The answer must be an exact copy of all the data below.

BEGIN Dataset records

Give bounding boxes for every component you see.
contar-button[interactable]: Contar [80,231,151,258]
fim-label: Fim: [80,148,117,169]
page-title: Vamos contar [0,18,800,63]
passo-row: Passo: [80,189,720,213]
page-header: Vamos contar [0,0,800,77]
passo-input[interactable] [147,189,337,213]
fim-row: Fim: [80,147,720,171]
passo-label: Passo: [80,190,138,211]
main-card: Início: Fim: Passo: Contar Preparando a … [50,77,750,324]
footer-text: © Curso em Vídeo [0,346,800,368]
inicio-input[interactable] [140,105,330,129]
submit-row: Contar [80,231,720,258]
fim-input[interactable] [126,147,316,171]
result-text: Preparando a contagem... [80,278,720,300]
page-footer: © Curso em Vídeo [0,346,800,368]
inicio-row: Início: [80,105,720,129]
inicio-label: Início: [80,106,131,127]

END Dataset records

> _The answer_:
Give bounding boxes for every component you see.
contar-button[interactable]: Contar [80,231,151,258]
fim-label: Fim: [80,148,117,169]
page-title: Vamos contar [0,18,800,63]
passo-row: Passo: [80,189,720,213]
page-header: Vamos contar [0,0,800,77]
passo-input[interactable] [147,189,337,213]
fim-row: Fim: [80,147,720,171]
passo-label: Passo: [80,190,138,211]
main-card: Início: Fim: Passo: Contar Preparando a … [50,77,750,324]
footer-text: © Curso em Vídeo [0,346,800,368]
inicio-input[interactable] [140,105,330,129]
submit-row: Contar [80,231,720,258]
fim-input[interactable] [126,147,316,171]
result-text: Preparando a contagem... [80,278,720,300]
page-footer: © Curso em Vídeo [0,346,800,368]
inicio-row: Início: [80,105,720,129]
inicio-label: Início: [80,106,131,127]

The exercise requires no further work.